We've known for a long time, of course, that you can get three-wheel bikes. The problem with these is that they are high-end racing models and they are completely impractical unless you are actively working out. You wouldn't, for example, commute to a friend's house in one of these because they'd be impossible in a house. They are also outrageously expensive. What to do? Eric has been brainstorming for awhile how to jerry rig some kind of bicycle attachment to the wheelchair. But someone beat him to it. Check out this video:

Now, an important disclaimer. This wheelchair user is obviously very physically fit and in the prime of his life. Joseph won't be doing quite all those things. But let me emphasize that every single thing pictured in that video is impossible or very nearly so even for that guy without the FreeWheel. If you go to the FreeWheel website you can see other videos--including some of kids--and read more about this.

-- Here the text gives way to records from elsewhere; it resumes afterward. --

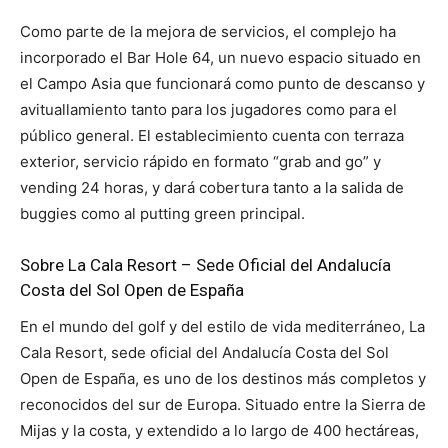
Como parte de la mejora de servicios, el complejo ha
incorporado el Bar Hole 64, un nuevo espacio situado en
el Campo Asia que funcionará como punto de descanso y
avituallamiento tanto para los jugadores como para el
público general. El establecimiento cuenta con terraza
exterior, servicio rápido en formato “grab and go” y
vending 24 horas, y dará cobertura tanto a la salida de
buggies como al putting green principal.
Sobre La Cala Resort – Sede Oficial del Andalucía
Costa del Sol Open de España
En el mundo del golf y del estilo de vida mediterráneo, La
Cala Resort, sede oficial del Andalucía Costa del Sol
Open de España, es uno de los destinos más completos y
reconocidos del sur de Europa. Situado entre la Sierra de
Mijas y la costa, y extendido a lo largo de 400 hectáreas,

And the best thing, as you saw in this video, is that the wheel is completely portable and removable. You install a small perch on the back of the chair and the five-pound wheel hangs securely. When you want to use it, you just detach and clip it on to the footplate. The entire round trip is less than a minute. We talked for a long time with the inventor (a quadrapalegic dad who wanted to play in the yard with his kids) and we are extremely excited about this. We couldn't pick one up today because they attachment mechanism needs to be custom-built for a child's chair but we will be calling the measurements in very soon.

I don't think it is an exaggeration to say that this could be life-changing for Joseph.

As for what Margaret and William got out of the Expo, they call these their "I Love Joseph" tatoos (don't worry, they're temporary):

Thanks to Robyn for the "rugged, dirty boy pictures".